_YOUR TASK_
Transcribe the following entries word for word; no picture is to appear in the copy.

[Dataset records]
--- START ---
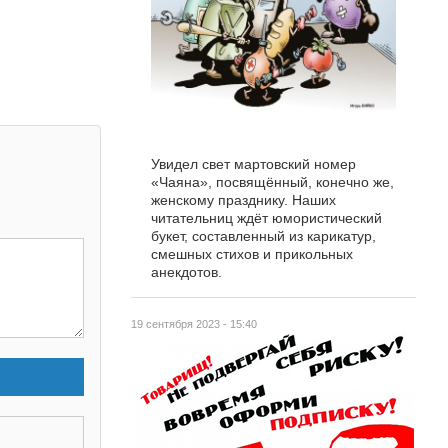
Увидел свет мартовский номер
«Чаяна», посвящённый, конечно же,
женскому празднику. Наших
читательниц ждёт юмористический
букет, составленный из карикатур,
смешных стихов и прикольных
анекдотов.
19 сентября 2023 - 15:40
--- END ---
_RESULT OF THE TASK_
Увидел свет мартовский номер
«Чаяна», посвящённый, конечно же,
женскому празднику. Наших
читательниц ждёт юмористический
букет, составленный из карикатур,
смешных стихов и прикольных
анекдотов.
19 сентября 2023 - 15:40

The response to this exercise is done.